#### PROBLEM TO SOLVE:
Retype each entry below, keeping every character the same.
━━━━━ EXERCISE MATERIALS ━━━━━
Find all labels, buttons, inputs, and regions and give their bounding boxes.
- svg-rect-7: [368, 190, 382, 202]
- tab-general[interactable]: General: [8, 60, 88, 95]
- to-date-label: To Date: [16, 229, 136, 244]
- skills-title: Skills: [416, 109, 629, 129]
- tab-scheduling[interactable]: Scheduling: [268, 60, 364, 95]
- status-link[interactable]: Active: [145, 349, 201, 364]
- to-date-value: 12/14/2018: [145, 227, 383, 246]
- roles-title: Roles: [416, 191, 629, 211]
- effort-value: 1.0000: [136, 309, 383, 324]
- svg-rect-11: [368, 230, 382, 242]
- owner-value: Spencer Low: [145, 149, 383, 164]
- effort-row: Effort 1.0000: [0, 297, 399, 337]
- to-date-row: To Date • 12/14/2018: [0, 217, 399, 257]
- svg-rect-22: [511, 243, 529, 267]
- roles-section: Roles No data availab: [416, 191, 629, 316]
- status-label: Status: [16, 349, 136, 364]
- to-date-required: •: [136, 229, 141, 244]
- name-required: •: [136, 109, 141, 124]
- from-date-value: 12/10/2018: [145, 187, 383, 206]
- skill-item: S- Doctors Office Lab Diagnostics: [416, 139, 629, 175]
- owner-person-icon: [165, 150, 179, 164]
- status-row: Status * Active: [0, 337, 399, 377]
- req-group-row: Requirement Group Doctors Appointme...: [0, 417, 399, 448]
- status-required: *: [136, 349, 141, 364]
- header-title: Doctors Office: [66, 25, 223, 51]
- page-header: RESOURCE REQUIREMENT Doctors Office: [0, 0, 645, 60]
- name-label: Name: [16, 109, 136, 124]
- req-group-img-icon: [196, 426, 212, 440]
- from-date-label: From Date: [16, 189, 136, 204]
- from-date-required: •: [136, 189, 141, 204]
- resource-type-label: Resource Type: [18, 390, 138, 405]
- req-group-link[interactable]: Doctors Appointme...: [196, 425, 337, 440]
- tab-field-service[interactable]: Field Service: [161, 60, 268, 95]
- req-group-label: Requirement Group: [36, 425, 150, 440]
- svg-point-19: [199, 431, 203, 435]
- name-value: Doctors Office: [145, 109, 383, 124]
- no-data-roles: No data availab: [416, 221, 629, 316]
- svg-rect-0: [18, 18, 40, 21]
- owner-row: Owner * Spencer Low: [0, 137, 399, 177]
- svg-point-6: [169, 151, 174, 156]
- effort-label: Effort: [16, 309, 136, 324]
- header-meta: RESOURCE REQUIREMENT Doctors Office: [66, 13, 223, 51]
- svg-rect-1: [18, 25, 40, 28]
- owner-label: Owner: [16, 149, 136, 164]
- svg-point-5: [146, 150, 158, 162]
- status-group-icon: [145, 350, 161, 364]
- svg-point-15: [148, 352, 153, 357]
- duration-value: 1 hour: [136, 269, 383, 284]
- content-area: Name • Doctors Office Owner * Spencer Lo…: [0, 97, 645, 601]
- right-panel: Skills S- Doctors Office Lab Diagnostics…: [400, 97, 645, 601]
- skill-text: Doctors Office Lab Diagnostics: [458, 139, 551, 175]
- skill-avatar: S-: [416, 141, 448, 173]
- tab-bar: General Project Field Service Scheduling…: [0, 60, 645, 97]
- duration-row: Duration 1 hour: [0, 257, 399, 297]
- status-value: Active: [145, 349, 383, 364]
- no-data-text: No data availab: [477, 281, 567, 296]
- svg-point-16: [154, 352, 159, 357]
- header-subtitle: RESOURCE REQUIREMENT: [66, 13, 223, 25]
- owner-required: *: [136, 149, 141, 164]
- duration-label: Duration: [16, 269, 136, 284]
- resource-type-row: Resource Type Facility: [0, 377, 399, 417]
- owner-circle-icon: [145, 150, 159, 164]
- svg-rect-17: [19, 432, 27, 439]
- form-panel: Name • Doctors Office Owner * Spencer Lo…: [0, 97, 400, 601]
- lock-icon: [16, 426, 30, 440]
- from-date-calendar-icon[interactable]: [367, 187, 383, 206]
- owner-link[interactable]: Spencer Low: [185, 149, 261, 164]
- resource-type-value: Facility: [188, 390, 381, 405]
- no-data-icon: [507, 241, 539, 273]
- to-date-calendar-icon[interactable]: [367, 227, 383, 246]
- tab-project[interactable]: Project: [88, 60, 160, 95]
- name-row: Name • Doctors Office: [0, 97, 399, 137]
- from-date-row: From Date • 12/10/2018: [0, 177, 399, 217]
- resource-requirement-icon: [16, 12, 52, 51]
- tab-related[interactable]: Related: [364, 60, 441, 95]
━━━━━
#### ANSWER SPACE:
Find all labels, buttons, inputs, and regions and give their bounding boxes.
- svg-rect-7: [368, 190, 382, 202]
- tab-general[interactable]: General: [8, 60, 88, 95]
- to-date-label: To Date: [16, 229, 136, 244]
- skills-title: Skills: [416, 109, 629, 129]
- tab-scheduling[interactable]: Scheduling: [268, 60, 364, 95]
- status-link[interactable]: Active: [145, 349, 201, 364]
- to-date-value: 12/14/2018: [145, 227, 383, 246]
- roles-title: Roles: [416, 191, 629, 211]
- effort-value: 1.0000: [136, 309, 383, 324]
- svg-rect-11: [368, 230, 382, 242]
- owner-value: Spencer Low: [145, 149, 383, 164]
- effort-row: Effort 1.0000: [0, 297, 399, 337]
- to-date-row: To Date • 12/14/2018: [0, 217, 399, 257]
- svg-rect-22: [511, 243, 529, 267]
- roles-section: Roles No data availab: [416, 191, 629, 316]
- status-label: Status: [16, 349, 136, 364]
- to-date-required: •: [136, 229, 141, 244]
- name-required: •: [136, 109, 141, 124]
- from-date-value: 12/10/2018: [145, 187, 383, 206]
- skill-item: S- Doctors Office Lab Diagnostics: [416, 139, 629, 175]
- owner-person-icon: [165, 150, 179, 164]
- status-row: Status * Active: [0, 337, 399, 377]
- req-group-row: Requirement Group Doctors Appointme...: [0, 417, 399, 448]
- status-required: *: [136, 349, 141, 364]
- header-title: Doctors Office: [66, 25, 223, 51]
- page-header: RESOURCE REQUIREMENT Doctors Office: [0, 0, 645, 60]
- name-label: Name: [16, 109, 136, 124]
- req-group-img-icon: [196, 426, 212, 440]
- from-date-label: From Date: [16, 189, 136, 204]
- from-date-required: •: [136, 189, 141, 204]
- resource-type-label: Resource Type: [18, 390, 138, 405]
- req-group-link[interactable]: Doctors Appointme...: [196, 425, 337, 440]
- tab-field-service[interactable]: Field Service: [161, 60, 268, 95]
- req-group-label: Requirement Group: [36, 425, 150, 440]
- svg-point-19: [199, 431, 203, 435]
- name-value: Doctors Office: [145, 109, 383, 124]
- no-data-roles: No data availab: [416, 221, 629, 316]
- svg-rect-0: [18, 18, 40, 21]
- owner-row: Owner * Spencer Low: [0, 137, 399, 177]
- svg-point-6: [169, 151, 174, 156]
- effort-label: Effort: [16, 309, 136, 324]
- header-meta: RESOURCE REQUIREMENT Doctors Office: [66, 13, 223, 51]
- svg-rect-1: [18, 25, 40, 28]
- owner-label: Owner: [16, 149, 136, 164]
- svg-point-5: [146, 150, 158, 162]
- status-group-icon: [145, 350, 161, 364]
- svg-point-15: [148, 352, 153, 357]
- duration-value: 1 hour: [136, 269, 383, 284]
- content-area: Name • Doctors Office Owner * Spencer Lo…: [0, 97, 645, 601]
- right-panel: Skills S- Doctors Office Lab Diagnostics…: [400, 97, 645, 601]
- skill-text: Doctors Office Lab Diagnostics: [458, 139, 551, 175]
- skill-avatar: S-: [416, 141, 448, 173]
- tab-bar: General Project Field Service Scheduling…: [0, 60, 645, 97]
- duration-row: Duration 1 hour: [0, 257, 399, 297]
- status-value: Active: [145, 349, 383, 364]
- no-data-text: No data availab: [477, 281, 567, 296]
- svg-point-16: [154, 352, 159, 357]
- header-subtitle: RESOURCE REQUIREMENT: [66, 13, 223, 25]
- owner-required: *: [136, 149, 141, 164]
- duration-label: Duration: [16, 269, 136, 284]
- resource-type-row: Resource Type Facility: [0, 377, 399, 417]
- owner-circle-icon: [145, 150, 159, 164]
- svg-rect-17: [19, 432, 27, 439]
- form-panel: Name • Doctors Office Owner * Spencer Lo…: [0, 97, 400, 601]
- lock-icon: [16, 426, 30, 440]
- from-date-calendar-icon[interactable]: [367, 187, 383, 206]
- owner-link[interactable]: Spencer Low: [185, 149, 261, 164]
- resource-type-value: Facility: [188, 390, 381, 405]
- no-data-icon: [507, 241, 539, 273]
- to-date-calendar-icon[interactable]: [367, 227, 383, 246]
- tab-project[interactable]: Project: [88, 60, 160, 95]
- name-row: Name • Doctors Office: [0, 97, 399, 137]
- from-date-row: From Date • 12/10/2018: [0, 177, 399, 217]
- resource-requirement-icon: [16, 12, 52, 51]
- tab-related[interactable]: Related: [364, 60, 441, 95]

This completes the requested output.